* **Your objective**
What lines of the data below hold "अवगत"? Show them.

* **Saved data entries**
§

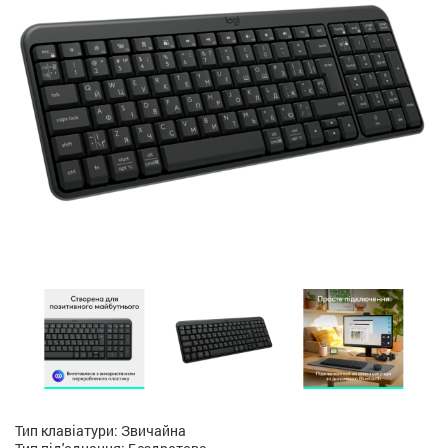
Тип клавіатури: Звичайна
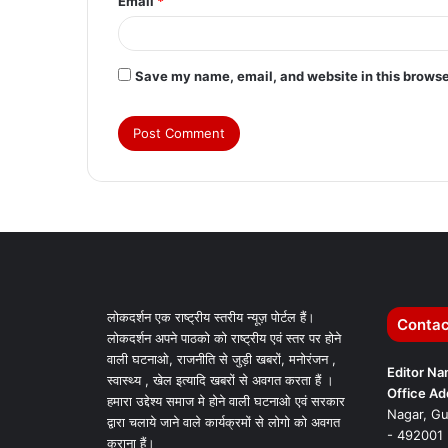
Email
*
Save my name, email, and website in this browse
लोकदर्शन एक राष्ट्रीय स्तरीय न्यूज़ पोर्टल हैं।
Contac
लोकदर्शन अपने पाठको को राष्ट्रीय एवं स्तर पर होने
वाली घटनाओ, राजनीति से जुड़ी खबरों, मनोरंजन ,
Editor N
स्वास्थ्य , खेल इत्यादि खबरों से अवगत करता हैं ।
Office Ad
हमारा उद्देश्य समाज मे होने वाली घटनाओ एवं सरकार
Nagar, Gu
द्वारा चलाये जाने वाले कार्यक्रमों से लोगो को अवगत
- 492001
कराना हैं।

§

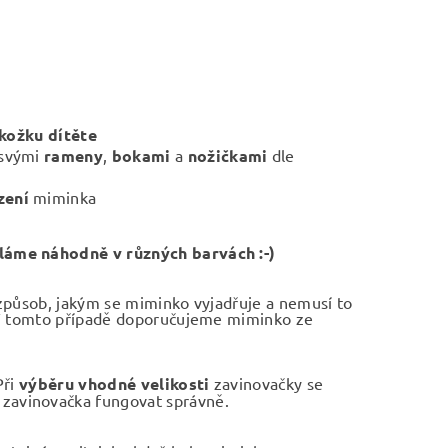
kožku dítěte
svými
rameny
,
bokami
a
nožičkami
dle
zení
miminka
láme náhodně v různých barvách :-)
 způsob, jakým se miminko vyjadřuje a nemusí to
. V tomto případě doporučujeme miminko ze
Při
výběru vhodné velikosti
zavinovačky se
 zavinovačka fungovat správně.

§

* **Reply**
स्वास्थ्य , खेल इत्यादि खबरों से अवगत करता हैं ।
द्वारा चलाये जाने वाले कार्यक्रमों से लोगो को अवगत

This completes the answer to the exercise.